Hopes for rate cuts also took a hit with the January jobs report showing the labor market is booming, with US employers adding a staggering 353,000 jobs last month.
The figure blew past the 185,000 jobs economists expected, as the unemployment rate remained steady at 3.7% for the third month in a row.
January’s jobs report was the first major piece of economic data since the Federal Reserve’s latest policy meeting, when central bankers unanimously decided to keep interest rates at their current 22-year high, between 5.25% and 5.5%.
Even President Joe Biden addressed “shrinkflation” — when businesses cut product sizes but keep prices the same — in a video posted on X ahead of Super Bowl LVIII.
Biden called the practice “a rip-off.”
I’m calling on companies to put a stop to this. Let’s make sure businesses do the right thing now,” he said, though he didn’t offer a solution or policy to address the practice.
Senator Bob Casey in December released a report that showed the impact of smaller product sizes on everything from toilet paper to Oreos.
The report noted that household paper products were 34.9% more expensive per unit than they were in January 2019, with about 10.3% of the increase due to producers shrinking the sizes of rolls and packages.
It said the price of snacks like Oreos and Doritos had gone up 26.4% over the same period, with shrinking portions accounting for 9.8% percent of the increase.

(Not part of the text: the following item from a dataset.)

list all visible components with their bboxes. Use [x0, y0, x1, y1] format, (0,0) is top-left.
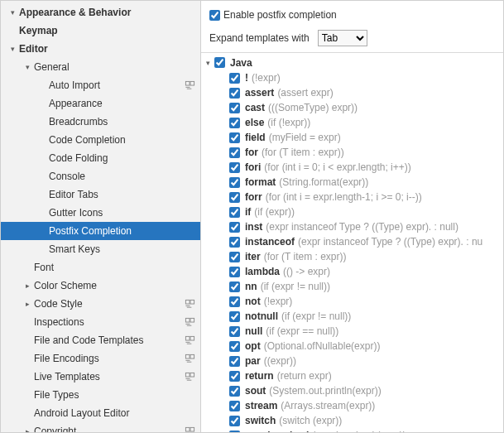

Although inflation appears to be slowing, the economy remains Americans’ overall top concern, cited by 22% of poll respondents, as they have struggled with inflation and other aftershocks of the COVID-19 pandemic, according to a Reuters/Ipsos poll released last month.
Since taking office, Biden has made a pitch for lower supermarket prices, pushed drug makers to lower insulin costs, hotel chains to reduce fees and tried to diversify the meat-packing industry after beef prices skyrocketed in the aftermath of the pandemic.